Two more women join, resting against the bar. They both hold cups full of hot, black coffee, which sticks out as odd amongst the orders of spirits and cold beers. They’re both sipping with hands clutched tightly around their mugs. “Is that from Victoria’s Secret?” I ask the peppier, younger looking one, pointing to her chest. 

“Yeah, it is! I got it on sale!” she exclaims. 

“Me too! I have the same one,” I chirp back. Girl talk. We shift gears and I learn both women have been in their line of work for roughly ten years. One of them is a transplant from Elizabeth, New Jersey with thick eyelashes and dark circles under her eyes that remind me of my own. She came to North Carolina in hopes of a safer, more clean-cut environment, similar to May. 

“I don’t just do this, though,” the woman from New Jersey says to me, “I do makeup and hair.” I can tell. She’s fully glammed up.

 I laugh and say, “I couldn’t do hair to save my life. I’m alright at makeup, but hair isn’t happening.” They both laugh. 
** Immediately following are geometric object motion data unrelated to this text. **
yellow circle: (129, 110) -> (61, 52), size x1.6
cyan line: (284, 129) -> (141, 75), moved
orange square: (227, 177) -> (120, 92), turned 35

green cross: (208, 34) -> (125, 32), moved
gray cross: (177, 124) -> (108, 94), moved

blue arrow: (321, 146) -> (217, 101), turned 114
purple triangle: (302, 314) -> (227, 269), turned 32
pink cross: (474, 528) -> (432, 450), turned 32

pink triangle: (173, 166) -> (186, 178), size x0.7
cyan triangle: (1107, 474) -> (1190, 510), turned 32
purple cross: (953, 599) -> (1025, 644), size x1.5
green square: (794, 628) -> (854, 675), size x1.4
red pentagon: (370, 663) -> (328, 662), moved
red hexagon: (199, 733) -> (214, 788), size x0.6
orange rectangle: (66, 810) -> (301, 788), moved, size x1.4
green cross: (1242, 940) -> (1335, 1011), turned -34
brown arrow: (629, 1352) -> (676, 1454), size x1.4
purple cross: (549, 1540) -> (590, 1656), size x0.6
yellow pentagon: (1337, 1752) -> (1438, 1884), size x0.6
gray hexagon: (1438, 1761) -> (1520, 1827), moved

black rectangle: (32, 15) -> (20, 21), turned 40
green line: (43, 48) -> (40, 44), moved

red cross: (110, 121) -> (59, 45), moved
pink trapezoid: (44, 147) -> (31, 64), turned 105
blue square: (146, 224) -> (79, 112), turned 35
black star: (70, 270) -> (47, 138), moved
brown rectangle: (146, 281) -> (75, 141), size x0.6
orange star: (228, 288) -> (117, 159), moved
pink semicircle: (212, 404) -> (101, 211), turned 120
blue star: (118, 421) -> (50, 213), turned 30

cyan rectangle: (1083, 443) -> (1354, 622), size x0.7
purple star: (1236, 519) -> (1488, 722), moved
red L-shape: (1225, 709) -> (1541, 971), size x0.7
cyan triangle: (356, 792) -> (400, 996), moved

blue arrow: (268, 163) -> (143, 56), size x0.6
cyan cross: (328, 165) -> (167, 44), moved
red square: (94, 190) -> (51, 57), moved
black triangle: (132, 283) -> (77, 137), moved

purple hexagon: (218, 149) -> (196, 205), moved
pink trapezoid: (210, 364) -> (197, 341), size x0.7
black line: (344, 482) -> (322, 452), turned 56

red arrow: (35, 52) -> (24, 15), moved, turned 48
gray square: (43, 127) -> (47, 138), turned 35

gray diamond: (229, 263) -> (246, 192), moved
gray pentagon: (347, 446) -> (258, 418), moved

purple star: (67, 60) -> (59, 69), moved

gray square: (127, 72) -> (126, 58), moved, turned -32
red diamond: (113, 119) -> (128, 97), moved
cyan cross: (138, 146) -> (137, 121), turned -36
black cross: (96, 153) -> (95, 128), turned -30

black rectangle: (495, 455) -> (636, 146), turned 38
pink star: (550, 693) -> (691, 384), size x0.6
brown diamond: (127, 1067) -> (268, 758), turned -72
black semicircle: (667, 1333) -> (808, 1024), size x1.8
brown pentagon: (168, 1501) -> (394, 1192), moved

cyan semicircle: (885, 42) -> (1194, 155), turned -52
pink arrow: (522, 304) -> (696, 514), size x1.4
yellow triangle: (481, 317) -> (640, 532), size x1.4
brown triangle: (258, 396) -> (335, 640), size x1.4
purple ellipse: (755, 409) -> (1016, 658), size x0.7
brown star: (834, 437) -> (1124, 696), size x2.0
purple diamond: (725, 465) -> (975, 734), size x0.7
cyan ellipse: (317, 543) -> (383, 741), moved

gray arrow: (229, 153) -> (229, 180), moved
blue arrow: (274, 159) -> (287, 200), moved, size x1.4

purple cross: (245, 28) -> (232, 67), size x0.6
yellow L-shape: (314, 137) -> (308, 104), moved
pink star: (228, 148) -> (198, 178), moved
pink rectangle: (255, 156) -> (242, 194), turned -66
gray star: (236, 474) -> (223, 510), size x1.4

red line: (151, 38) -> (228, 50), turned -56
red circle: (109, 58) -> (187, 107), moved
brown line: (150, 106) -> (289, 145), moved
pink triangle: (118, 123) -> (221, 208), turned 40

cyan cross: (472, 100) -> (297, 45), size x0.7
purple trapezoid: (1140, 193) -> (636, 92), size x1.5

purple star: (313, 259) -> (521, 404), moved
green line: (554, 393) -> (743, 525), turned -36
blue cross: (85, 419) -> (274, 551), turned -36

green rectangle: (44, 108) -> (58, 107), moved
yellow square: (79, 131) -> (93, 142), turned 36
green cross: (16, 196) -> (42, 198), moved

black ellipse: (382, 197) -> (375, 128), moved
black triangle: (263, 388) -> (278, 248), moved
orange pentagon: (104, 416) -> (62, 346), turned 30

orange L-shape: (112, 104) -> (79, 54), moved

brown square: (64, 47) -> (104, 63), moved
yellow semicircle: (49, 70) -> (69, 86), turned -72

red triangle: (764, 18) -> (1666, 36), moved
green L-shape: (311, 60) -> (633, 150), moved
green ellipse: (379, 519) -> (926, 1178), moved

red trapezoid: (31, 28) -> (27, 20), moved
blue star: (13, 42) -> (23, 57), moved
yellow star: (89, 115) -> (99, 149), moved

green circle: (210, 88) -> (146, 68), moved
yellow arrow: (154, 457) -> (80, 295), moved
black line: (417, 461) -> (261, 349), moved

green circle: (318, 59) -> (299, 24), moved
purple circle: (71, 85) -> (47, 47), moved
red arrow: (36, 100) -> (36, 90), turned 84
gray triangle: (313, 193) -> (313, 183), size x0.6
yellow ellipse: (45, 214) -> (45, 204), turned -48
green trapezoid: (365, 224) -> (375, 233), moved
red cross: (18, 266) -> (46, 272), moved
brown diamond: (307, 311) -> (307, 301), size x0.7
“No, your makeup looks good,” she says, earnestly. Like I said, girl talk. “But besides dancing, and makeup and hair, I take care of my son.” The mood shifts. 

“How old?” I ask. 

“Eight.” 

“Does he know what you do for a living?” 

“No, he doesn’t.”

It is in these and other conversations at Teasers that I find a common thread: no one seems to particularly mind dancing, but they would all rather be doing something else. One woman describes the process of becoming a dancer as including “jumping hurdles”. She describes these hurdles as telling family and friends that she’s begun dancing, working bizarre hours, including a 30-minute commute, eating dinner and taking a shower because it’s “impossible to not want to shower after dancing, you feel gross” that has her winding up in bed around 4:00 am. It’s the irresistible pay that makes jumping these hurdles doable. When I ask one woman, “Is the money really as good as everyone says it is?” she answers curtly, “It’s better”. 

After a lengthy conversation with one woman about her still relatively short career dancing, breaking the news to her Evangelical Christian parents and her degree from North Carolina State in Environmental Engineering that hasn’t gotten her any work, she still asks me if I’d like a lap dance. I politely decline. This is the closest I will get all night to the feminist revelation I sought after: realizing that as much as this has to do with gender it has to do with class. I was younger and significantly less wise than the women who danced at this club, but I had money to get in, and I had money to effectively own someone’s attention for the evening. In an essay in the journal, Gender and Society, Mary Nell Trautner describes exotic dance clubs similarly, writing “Strip clubs construct forms of sexuality that are not only gendered but also distinctively classed” (772). While Teasers is not a space specifically carved out for me, it is not one that can deny me, either, so long as I am willing to pay. After all, that is really all that stands between me and the women who were onstage that night. 

There was no revelation or set answer tied up in a bow placed in my lap that evening. What I discovered was so much more nuanced: being a stripper doesn’t make you any more or less of a feminist. I do think it is a job that comes with more baggage than most- the proverbial hurdles described to me. But it’s not the act of dancing itself that should be demonized, it’s the systems in place that leave women without any other options to turn to.